= Captain's clerk =

Former naval rating

A captain's clerk was a rating, now obsolete, in the Royal Navy and the United States Navy for a person employed by the captain to keep his records, correspondence, and accounts. The regulations of the Royal Navy demanded that a purser serve at least one year as a captain's clerk, so the latter was often a young man working his way to a purser's warrant. He had high status, with an office on the quarterdeck or upper deck on most ships. He was paid at the same rate as a midshipman in 1800, but by 1815 he had almost the same monthly pay as a standing warrant officer. On large ships, he had his own cabin in the gunroom, but on smaller vessels he lived with the midshipmen on the orlop deck.

== Duties ==
Once commissioned, a ship required a great deal of paperwork to keep her in good order. The recognized office staff consisted of captain's clerk, the purser, and the purser's steward. On most ships the first lieutenant was allowed a "writer" to help him draw up the watch and station bills, chosen from among the most literate landmen, otherwise the paperwork was done by the officers themselves. Occasionally the clerk had clerk's assistants, similar to how most warrant officers had mates.

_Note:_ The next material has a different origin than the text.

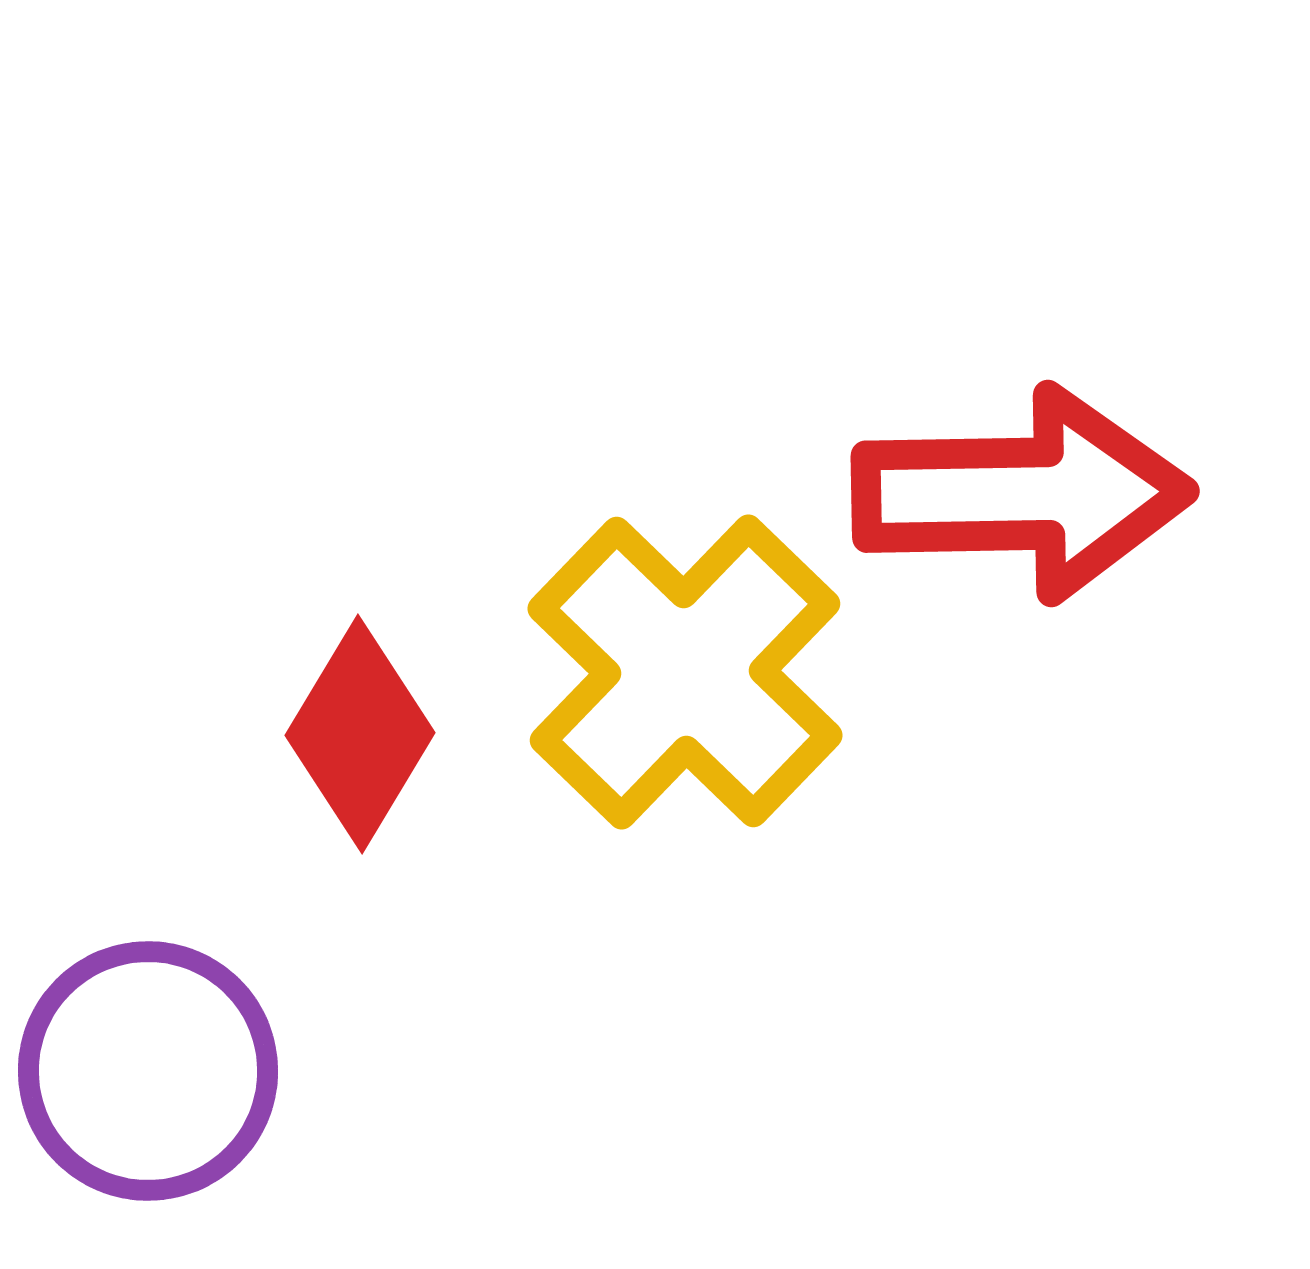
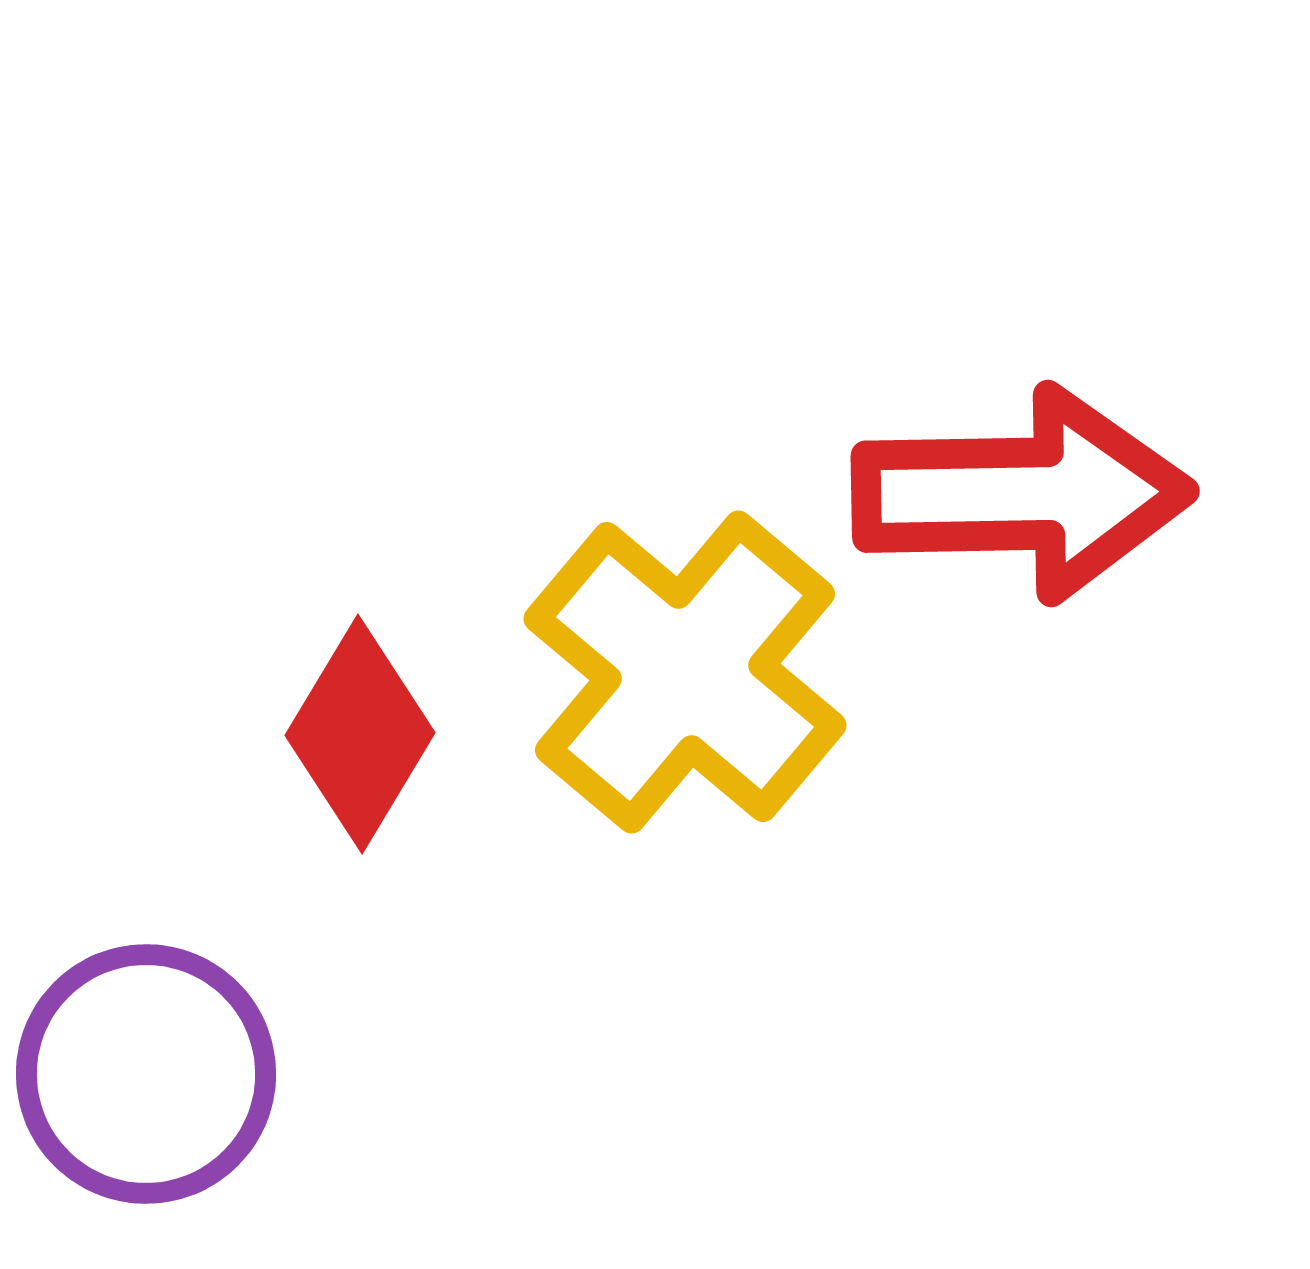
yellow cross: rotated 4 degrees counterclockwise
purple circle: moved 2 px left, 3 px down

In order to have his accounts passed at the Admiralty, a captain had to present at least 25 different completed books and forms. Some were quite simple, such as a copy of his commission, others were complex, such as the two copies of the log book or the muster book which had to be sent periodically. The main job of the captain's clerk was to prepare these documents, and to copy out the general correspondence of the captain. The captain's clerk worked closely with the purser, especially regarding the muster book which was used to determine how much to feed the crew.

==End of rating==
By 1837, a Royal Commission sat for the purpose of determining the modes of promotion and retirement for naval officers, and one of their recommendations was to reduce the number of pursers, and to create an examination for clerks and all rated ships were to carry two clerks, one of which, a "passed clerk", had passed the examination. By 1852, the rank of purser was renamed Paymaster of the Navy, a distinct rating of Clerk's Assistant was created, for boys between 15 and 18, who took the same examinations on entry as naval cadets and had to serve for two years in the rank prior to promotion to clerk. A "passed clerk" was appointed by commission and ranked with a mate, while clerk and clerk's assistants were appointed by order in the same way as midshipmen and cadets, and continued to live in the gunroom or midshipmen's berth. In 1855, passed clerks received the title Assistant Paymaster, and in 1918, the rating Clerk disappeared when the paymasters received new military titles. Assistant Paymasters became Paymaster Sub-lieutenants, Clerk became Paymaster Midshipmen and Assistant Clerks, Paymaster Cadets.

==United States Navy==
Clerk was an official rating of the United States Navy beginning in 1794 and clerks for commanders of naval vessels were termed the captain's clerk. The rating initially were paid slightly more than a midshipman and master's mates, reflecting a similar status aboard ship and with their counterparts in the Royal Navy. In 1835 the rating was disestablished and renamed yeoman, and unlike the Royal Navy evolved into a petty officer specialty not a type of commissioned officer.

President Andrew Jackson's "special confidential agent" Edmund Roberts embarked on the USS Peacock in 1832 and was rated as the captain's clerk, on his way to serve as envoy to Cochin-China.